Wednesday, July 22, 2009

Unadulterated Ice

The following is written by David Kamoe, a life-long sports fan whose sister is a close friend. David is an avid A's fan, wen to to high school with Drew Gooden and can't believe that Giants commentator Mike Krukow used to refer to the right-centerfield expanse at Pac Bell Park as "Finley Alley," referring to Steve Finley who remarkably wore a Giants uniform for a season. David will likely be stopping by these parts a few times a month, so treat him right. And no sister jokes.

The NHL network does not have a glut of programming available to it. Unlike the NFL and MLB networks, the NHL network generally shows a collection of 30-minute or hour-long specials talking up players, coaches, teams, or announcers. The only time it varies is during the All-star break when they heavily covered the events in Montreal, during the draft, and simulcasting hockey from TSN, CBC, and occasionally Rogersnet. All this is fine. The NHL network is not an old entity and in time may develop programming much the same as the NFL and MLB networks. On July 19, 2009, however, they took a new step and in doing so provided a thought.

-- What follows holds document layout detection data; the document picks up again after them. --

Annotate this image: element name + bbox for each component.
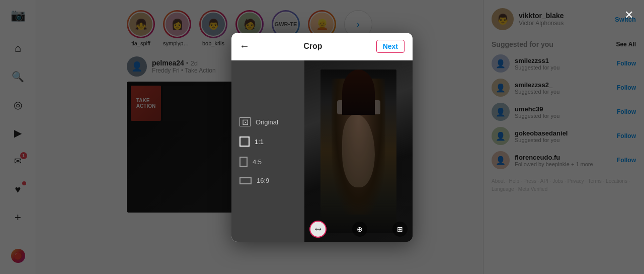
crop-location-button[interactable]: ⊕ bbox=[352, 222, 367, 237]
crop-option-original[interactable]: ⊡ Original bbox=[239, 117, 296, 126]
crop-option-original-label: Original bbox=[256, 118, 278, 126]
crop-toolbar: ⤢ ⊕ ⊞ bbox=[304, 221, 413, 238]
modal-overlay: ✕ ← Crop Next ⊡ Original 1:1 bbox=[0, 0, 644, 274]
crop-option-45[interactable]: 4:5 bbox=[239, 157, 296, 167]
expand-icon: ⤢ bbox=[312, 223, 324, 235]
original-icon: ⊡ bbox=[239, 117, 251, 126]
crop-option-11[interactable]: 1:1 bbox=[239, 136, 296, 147]
crop-option-169-label: 16:9 bbox=[257, 177, 269, 184]
ratio-11-icon bbox=[239, 136, 250, 147]
ratio-169-icon bbox=[239, 177, 252, 184]
crop-back-button[interactable]: ← bbox=[239, 40, 250, 52]
crop-option-169[interactable]: 16:9 bbox=[239, 177, 296, 184]
close-icon: ✕ bbox=[624, 9, 633, 22]
crop-image-area: ⤢ ⊕ ⊞ bbox=[304, 60, 413, 242]
crop-option-45-label: 4:5 bbox=[253, 158, 262, 166]
close-button[interactable]: ✕ bbox=[621, 7, 637, 23]
crop-modal: ← Crop Next ⊡ Original 1:1 4:5 bbox=[231, 33, 413, 242]
crop-layout-button[interactable]: ⊞ bbox=[392, 222, 408, 237]
crop-expand-button[interactable]: ⤢ bbox=[309, 221, 327, 238]
crop-options-panel: ⊡ Original 1:1 4:5 16:9 bbox=[231, 60, 304, 242]
crop-body: ⊡ Original 1:1 4:5 16:9 bbox=[231, 60, 413, 242]
ratio-45-icon bbox=[239, 157, 248, 167]
crop-title: Crop bbox=[303, 42, 322, 51]
crop-header: ← Crop Next bbox=[231, 33, 413, 60]
location-icon: ⊕ bbox=[357, 225, 363, 233]
crop-option-11-label: 1:1 bbox=[255, 138, 264, 146]
layout-icon: ⊞ bbox=[397, 225, 403, 233]
crop-next-button[interactable]: Next bbox=[376, 40, 405, 53]
crop-photo bbox=[304, 60, 413, 242]
back-arrow-icon: ← bbox=[239, 40, 250, 52]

The NHL network replayed the fifth and final game of the 1979 Stanley Cup finals between the Montreal Canadiens and the New York Rangers. The game was played at Montreal’s venerable Forum. This was the first time I have ever sat down and watched a game featuring one of hockey’s hollowed buildings. Part of what drew me to it was former Canadiens goalie Ken Dryden. Dryden, who was playing in his last game that night, went on to pen the book The Game. If you haven’t read it: do so. It is a fantastic look at both hockey, Montreal, and the inner workings of perhaps the most storied franchise in sports.

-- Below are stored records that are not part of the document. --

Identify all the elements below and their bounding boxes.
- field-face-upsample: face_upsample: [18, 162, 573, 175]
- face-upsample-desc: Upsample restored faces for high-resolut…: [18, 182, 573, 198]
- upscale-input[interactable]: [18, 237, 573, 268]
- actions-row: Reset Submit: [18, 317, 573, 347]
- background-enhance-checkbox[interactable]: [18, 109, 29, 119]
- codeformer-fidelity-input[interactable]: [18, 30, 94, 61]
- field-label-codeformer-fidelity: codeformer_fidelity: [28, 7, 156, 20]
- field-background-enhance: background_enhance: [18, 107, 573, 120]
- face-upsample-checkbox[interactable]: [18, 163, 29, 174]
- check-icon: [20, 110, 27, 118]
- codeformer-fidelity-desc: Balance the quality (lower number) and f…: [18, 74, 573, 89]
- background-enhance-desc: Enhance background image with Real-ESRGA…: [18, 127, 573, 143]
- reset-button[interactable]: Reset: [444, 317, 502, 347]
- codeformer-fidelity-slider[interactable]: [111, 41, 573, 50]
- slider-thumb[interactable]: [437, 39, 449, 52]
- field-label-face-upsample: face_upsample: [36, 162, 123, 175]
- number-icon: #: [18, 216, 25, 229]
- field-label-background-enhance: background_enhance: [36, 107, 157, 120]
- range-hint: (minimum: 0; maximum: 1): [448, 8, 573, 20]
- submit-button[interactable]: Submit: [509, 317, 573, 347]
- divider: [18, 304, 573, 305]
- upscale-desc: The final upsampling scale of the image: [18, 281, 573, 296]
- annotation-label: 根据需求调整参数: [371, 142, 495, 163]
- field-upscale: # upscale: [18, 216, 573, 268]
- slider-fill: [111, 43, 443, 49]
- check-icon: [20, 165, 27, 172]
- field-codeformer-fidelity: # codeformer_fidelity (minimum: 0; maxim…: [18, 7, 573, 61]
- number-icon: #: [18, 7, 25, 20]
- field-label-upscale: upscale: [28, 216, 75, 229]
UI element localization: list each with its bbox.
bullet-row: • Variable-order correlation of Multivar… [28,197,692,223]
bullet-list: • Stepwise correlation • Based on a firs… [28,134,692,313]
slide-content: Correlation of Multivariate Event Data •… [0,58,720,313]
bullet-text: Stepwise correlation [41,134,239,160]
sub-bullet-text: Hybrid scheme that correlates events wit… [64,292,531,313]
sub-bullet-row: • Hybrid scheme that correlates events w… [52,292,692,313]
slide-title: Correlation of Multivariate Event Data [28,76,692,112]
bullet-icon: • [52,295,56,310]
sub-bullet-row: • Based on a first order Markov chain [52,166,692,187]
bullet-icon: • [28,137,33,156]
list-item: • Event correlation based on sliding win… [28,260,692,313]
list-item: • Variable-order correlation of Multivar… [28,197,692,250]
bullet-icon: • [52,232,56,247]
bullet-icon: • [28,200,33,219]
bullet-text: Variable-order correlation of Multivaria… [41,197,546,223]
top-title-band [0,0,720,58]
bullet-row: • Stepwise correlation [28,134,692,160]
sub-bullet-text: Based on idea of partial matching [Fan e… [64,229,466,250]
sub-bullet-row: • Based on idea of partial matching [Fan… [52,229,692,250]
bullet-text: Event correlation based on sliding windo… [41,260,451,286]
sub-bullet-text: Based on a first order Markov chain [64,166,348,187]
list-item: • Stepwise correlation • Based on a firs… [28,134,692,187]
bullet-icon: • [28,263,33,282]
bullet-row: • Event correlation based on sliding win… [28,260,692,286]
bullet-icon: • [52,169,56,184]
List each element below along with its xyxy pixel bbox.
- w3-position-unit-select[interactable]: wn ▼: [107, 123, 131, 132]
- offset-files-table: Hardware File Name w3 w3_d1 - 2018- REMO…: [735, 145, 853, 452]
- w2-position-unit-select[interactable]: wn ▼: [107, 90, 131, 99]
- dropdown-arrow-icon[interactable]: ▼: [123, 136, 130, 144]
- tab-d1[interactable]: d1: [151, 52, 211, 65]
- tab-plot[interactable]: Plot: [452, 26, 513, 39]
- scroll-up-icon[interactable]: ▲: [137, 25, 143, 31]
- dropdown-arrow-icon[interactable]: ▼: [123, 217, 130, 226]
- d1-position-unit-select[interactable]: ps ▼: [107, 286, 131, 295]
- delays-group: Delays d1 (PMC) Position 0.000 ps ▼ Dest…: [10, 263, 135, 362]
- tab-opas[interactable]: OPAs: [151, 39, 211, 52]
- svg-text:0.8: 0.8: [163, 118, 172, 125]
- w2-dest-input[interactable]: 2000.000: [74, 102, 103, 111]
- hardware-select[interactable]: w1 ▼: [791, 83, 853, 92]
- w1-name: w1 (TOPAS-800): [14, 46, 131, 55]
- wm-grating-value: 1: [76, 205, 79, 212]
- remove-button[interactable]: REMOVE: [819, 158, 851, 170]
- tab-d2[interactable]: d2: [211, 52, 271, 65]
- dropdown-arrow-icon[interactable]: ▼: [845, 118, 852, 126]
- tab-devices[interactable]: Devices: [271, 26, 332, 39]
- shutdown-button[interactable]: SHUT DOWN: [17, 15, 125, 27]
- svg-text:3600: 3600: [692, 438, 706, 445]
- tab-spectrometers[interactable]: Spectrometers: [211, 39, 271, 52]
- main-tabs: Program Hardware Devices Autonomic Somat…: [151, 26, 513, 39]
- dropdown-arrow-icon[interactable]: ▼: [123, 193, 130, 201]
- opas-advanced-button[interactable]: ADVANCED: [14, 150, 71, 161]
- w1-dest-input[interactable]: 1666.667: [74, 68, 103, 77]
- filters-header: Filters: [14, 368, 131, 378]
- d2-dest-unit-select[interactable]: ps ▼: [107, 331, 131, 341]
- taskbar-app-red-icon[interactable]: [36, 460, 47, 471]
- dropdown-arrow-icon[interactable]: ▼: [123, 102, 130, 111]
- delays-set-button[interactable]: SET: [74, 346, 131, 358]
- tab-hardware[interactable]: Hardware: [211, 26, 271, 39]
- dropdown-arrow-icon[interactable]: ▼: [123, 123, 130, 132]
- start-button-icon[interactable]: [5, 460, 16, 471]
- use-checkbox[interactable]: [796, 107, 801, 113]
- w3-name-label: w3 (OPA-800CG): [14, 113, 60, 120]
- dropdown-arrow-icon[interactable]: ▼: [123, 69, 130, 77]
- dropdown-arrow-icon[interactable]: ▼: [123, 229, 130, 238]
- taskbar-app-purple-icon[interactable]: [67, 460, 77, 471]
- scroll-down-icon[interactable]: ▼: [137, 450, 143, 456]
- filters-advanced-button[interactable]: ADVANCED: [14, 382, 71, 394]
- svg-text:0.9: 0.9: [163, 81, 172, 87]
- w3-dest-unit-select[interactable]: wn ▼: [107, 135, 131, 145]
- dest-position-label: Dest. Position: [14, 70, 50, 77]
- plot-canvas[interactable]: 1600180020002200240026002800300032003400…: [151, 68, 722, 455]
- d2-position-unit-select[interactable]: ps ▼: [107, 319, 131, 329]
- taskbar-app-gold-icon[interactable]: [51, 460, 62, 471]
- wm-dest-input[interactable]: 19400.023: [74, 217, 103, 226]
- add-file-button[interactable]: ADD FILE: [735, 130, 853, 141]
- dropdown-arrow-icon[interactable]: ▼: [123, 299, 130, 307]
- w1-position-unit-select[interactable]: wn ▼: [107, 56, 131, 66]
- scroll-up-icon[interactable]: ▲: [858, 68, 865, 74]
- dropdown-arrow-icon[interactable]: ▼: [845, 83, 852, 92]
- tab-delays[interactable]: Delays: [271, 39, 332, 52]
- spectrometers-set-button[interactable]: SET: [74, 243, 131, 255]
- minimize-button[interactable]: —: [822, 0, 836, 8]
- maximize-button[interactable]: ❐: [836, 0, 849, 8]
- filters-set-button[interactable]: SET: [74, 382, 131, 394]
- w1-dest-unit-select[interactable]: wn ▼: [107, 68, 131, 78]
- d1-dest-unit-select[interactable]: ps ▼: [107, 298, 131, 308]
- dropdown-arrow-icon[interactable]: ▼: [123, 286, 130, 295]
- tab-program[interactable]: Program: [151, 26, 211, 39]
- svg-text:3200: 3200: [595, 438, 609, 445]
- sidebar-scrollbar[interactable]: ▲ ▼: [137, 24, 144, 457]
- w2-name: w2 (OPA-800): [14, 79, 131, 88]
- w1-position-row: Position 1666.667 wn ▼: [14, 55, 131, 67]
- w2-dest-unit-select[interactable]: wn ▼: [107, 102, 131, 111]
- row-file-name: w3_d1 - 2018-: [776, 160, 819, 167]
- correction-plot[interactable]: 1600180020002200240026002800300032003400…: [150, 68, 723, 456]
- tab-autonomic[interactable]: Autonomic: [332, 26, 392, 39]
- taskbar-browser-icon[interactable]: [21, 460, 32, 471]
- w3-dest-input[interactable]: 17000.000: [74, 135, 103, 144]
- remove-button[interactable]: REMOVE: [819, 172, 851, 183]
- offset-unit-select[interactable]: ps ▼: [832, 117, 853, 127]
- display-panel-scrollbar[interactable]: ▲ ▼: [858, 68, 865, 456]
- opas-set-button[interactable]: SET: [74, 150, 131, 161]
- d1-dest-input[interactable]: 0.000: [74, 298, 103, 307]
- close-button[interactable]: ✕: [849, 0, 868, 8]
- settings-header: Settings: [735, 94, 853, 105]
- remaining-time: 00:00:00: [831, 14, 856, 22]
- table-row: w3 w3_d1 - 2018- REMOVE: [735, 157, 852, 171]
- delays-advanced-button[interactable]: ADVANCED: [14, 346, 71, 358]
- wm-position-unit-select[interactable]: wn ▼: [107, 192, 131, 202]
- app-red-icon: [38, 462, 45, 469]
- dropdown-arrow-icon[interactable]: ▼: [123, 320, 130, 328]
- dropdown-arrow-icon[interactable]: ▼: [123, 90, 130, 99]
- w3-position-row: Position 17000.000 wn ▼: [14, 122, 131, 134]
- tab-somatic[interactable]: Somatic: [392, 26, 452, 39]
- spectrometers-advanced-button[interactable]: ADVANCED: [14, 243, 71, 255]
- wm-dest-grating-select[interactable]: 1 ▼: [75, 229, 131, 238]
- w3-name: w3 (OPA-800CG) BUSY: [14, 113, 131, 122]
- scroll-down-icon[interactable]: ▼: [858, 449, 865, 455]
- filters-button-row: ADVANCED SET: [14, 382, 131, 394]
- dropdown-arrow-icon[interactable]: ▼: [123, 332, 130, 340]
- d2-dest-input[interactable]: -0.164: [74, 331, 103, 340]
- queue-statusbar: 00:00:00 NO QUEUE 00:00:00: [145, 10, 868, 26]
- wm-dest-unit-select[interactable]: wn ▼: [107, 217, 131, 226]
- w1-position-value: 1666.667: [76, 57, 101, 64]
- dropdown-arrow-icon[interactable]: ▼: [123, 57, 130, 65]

What stood out for me was not Dryden in the nets, Lemarie and Robinson on the wings, or Shutt and Savard up front. What caught my eye was what was not there. The boards at the Montreal Forum had not one advertisement on them. The ice only bore the classic logo of the Canadiens at center ice. Only by looking into the stands did someone see an ad for Molson beer.

These days, every arena, ballpark, and court has advertisements all over them. This is especially confusing in hockey where the contrast of the ice and the vulcanized rubber puck is how the sport can be followed on TV. Sure, the advent of HD has helped immeasurably but the ads are too much.

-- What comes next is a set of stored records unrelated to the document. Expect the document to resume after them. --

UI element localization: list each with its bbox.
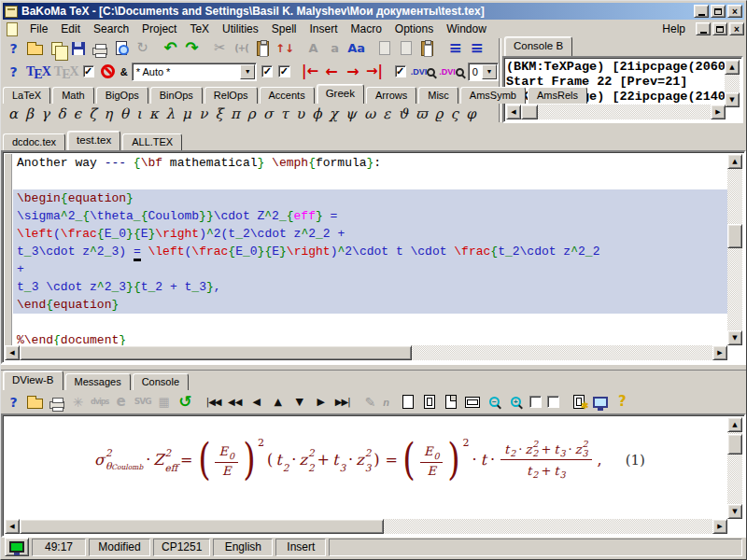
tab-amssymb[interactable]: AmsSymb: [460, 87, 526, 104]
dvi-refresh-checkbox[interactable]: ✓: [395, 65, 406, 77]
page-fit-button[interactable]: [419, 392, 441, 413]
scroll-left-arrow[interactable]: ◀: [5, 345, 20, 360]
tab-console-b[interactable]: Console B: [504, 36, 572, 56]
help-icon[interactable]: ?: [3, 392, 24, 413]
copy-to-window-button[interactable]: [416, 38, 438, 59]
uppercase-button[interactable]: A: [303, 38, 324, 59]
greek-symbol-button[interactable]: χ: [330, 105, 338, 122]
block-shift-button[interactable]: [374, 38, 395, 59]
find-in-file-button[interactable]: [110, 38, 132, 59]
editor-text[interactable]: Another way --- {\bf mathematical} \emph…: [13, 154, 727, 345]
close-button[interactable]: ×: [727, 5, 742, 18]
auto-run-checkbox[interactable]: ✓: [83, 65, 94, 77]
greek-symbol-button[interactable]: α: [8, 105, 18, 122]
page-select[interactable]: 0▼: [468, 63, 499, 81]
menu-item-help[interactable]: Help: [655, 20, 692, 38]
reformat-all-button[interactable]: ≡: [466, 38, 487, 59]
scroll-down-arrow[interactable]: ▼: [725, 92, 740, 107]
export-button[interactable]: ▦: [153, 392, 175, 413]
page-corner-button[interactable]: [441, 392, 462, 413]
scroll-thumb[interactable]: [20, 345, 412, 360]
dvi-view-button[interactable]: .DVI: [409, 62, 438, 82]
dvips-button[interactable]: dvips: [89, 392, 110, 413]
greek-symbol-button[interactable]: ε: [383, 105, 390, 122]
reload-button[interactable]: ↺: [175, 392, 196, 413]
zoom-out-button[interactable]: −: [484, 392, 505, 413]
tab-misc[interactable]: Misc: [418, 87, 458, 104]
menu-item-macro[interactable]: Macro: [344, 20, 388, 38]
change-case-button[interactable]: Aa: [345, 38, 367, 59]
greek-symbol-button[interactable]: σ: [263, 105, 273, 122]
tab-bigops[interactable]: BigOps: [96, 87, 148, 104]
tab-binops[interactable]: BinOps: [150, 87, 203, 104]
scroll-right-arrow[interactable]: ▶: [712, 519, 727, 534]
tex-run-button[interactable]: TEX: [24, 62, 52, 82]
ie-export-button[interactable]: e: [110, 392, 132, 413]
paste-button[interactable]: [252, 38, 274, 59]
greek-symbol-button[interactable]: φ: [466, 105, 476, 122]
greek-symbol-button[interactable]: γ: [41, 105, 49, 122]
first-error-button[interactable]: |←: [300, 62, 321, 82]
view-option2-checkbox[interactable]: [547, 396, 559, 408]
chevron-down-icon[interactable]: ▼: [482, 64, 497, 79]
scroll-right-arrow[interactable]: ▶: [712, 345, 727, 360]
menu-item-window[interactable]: Window: [440, 20, 493, 38]
document-icon[interactable]: [7, 22, 18, 36]
menu-item-tex[interactable]: TeX: [183, 20, 216, 38]
menu-item-edit[interactable]: Edit: [54, 20, 87, 38]
panel-tab-console[interactable]: Console: [133, 373, 189, 390]
greek-symbol-button[interactable]: υ: [296, 105, 304, 122]
editor[interactable]: Another way --- {\bf mathematical} \emph…: [1, 150, 746, 364]
menu-item-search[interactable]: Search: [87, 20, 135, 38]
console-hscrollbar[interactable]: ◀ ▶: [506, 105, 726, 119]
renumber-lines-button[interactable]: ↑↓: [274, 38, 296, 59]
greek-symbol-button[interactable]: ζ: [89, 105, 96, 122]
scroll-up-arrow[interactable]: ▲: [727, 154, 742, 169]
annotate-pen-button[interactable]: ✎: [359, 392, 381, 413]
svg-export-button[interactable]: SVG: [132, 392, 153, 413]
page-view-button[interactable]: [398, 392, 419, 413]
last-page-button[interactable]: ▶▶|: [331, 392, 353, 413]
scroll-right-arrow[interactable]: ▶: [711, 105, 726, 119]
scroll-thumb[interactable]: [20, 519, 384, 534]
reformat-button[interactable]: ≡: [444, 38, 466, 59]
greek-symbol-button[interactable]: η: [104, 105, 112, 122]
tab-accents[interactable]: Accents: [260, 87, 315, 104]
greek-symbol-button[interactable]: ω: [364, 105, 375, 122]
doc-settings-button[interactable]: ✱: [569, 392, 590, 413]
scroll-thumb[interactable]: [727, 434, 742, 455]
scroll-up-arrow[interactable]: ▲: [725, 60, 740, 75]
greek-symbol-button[interactable]: π: [231, 105, 240, 122]
format-select[interactable]: * Auto *▼: [132, 63, 258, 81]
greek-symbol-button[interactable]: ϑ: [398, 105, 408, 122]
greek-symbol-button[interactable]: ϖ: [416, 105, 427, 122]
editor-vscrollbar[interactable]: ▲ ▼: [727, 154, 742, 345]
editor-hscrollbar[interactable]: ◀ ▶: [5, 345, 727, 360]
doc-tab-dcdoc-tex[interactable]: dcdoc.tex: [3, 133, 65, 150]
preview-vscrollbar[interactable]: ▲ ▼: [727, 417, 742, 519]
tab-amsrels[interactable]: AmsRels: [528, 87, 587, 104]
help-icon[interactable]: ?: [3, 62, 24, 82]
scroll-up-arrow[interactable]: ▲: [727, 417, 742, 432]
greek-symbol-button[interactable]: θ: [120, 105, 129, 122]
next-error-button[interactable]: →: [343, 62, 364, 82]
greek-symbol-button[interactable]: ι: [136, 105, 142, 122]
greek-symbol-button[interactable]: δ: [57, 105, 65, 122]
greek-symbol-button[interactable]: β: [25, 105, 34, 122]
page-wide-button[interactable]: [462, 392, 484, 413]
zoom-in-button[interactable]: +: [505, 392, 527, 413]
open-dvi-button[interactable]: [24, 392, 46, 413]
save-button[interactable]: [67, 38, 89, 59]
greek-symbol-button[interactable]: ξ: [215, 105, 222, 122]
undo-button[interactable]: ↶: [160, 38, 181, 59]
restore-button[interactable]: [711, 5, 726, 18]
panel-splitter[interactable]: [1, 364, 746, 371]
greek-symbol-button[interactable]: ϱ: [435, 105, 444, 122]
prev-page-button[interactable]: ◀: [246, 392, 267, 413]
menu-item-options[interactable]: Options: [388, 20, 440, 38]
last-error-button[interactable]: →|: [364, 62, 386, 82]
child-close-button[interactable]: ×: [729, 22, 744, 35]
lowercase-button[interactable]: a: [324, 38, 345, 59]
scroll-down-arrow[interactable]: ▼: [727, 330, 742, 345]
greek-symbol-button[interactable]: ϕ: [312, 105, 321, 122]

Going back to Dryden and The Game, there is an anecdote in it where Dryden talks about playing in the 1976 hockey game between Canada and the USSR. The game was to be televised on CBS but the NHL felt it needed more income. To supplement their income, they sold advertising space on the boards. The CBS brass was so incensed that they deliberately shot the game so as to not show the ads. I still shake my head when I think about this fact.

The problem is that there is too much money to be had with advertising and the NHL is not a cash cow. That being said, the NFL -- which does consider itself an endless moneymaker—is completely dictated by ads. Thus, the Super Bowl is a stop and start event better watched at home and the seventh game of the Stanley Cup is an edge-of-your-seat thriller good on TV and great in person. C’est la vie.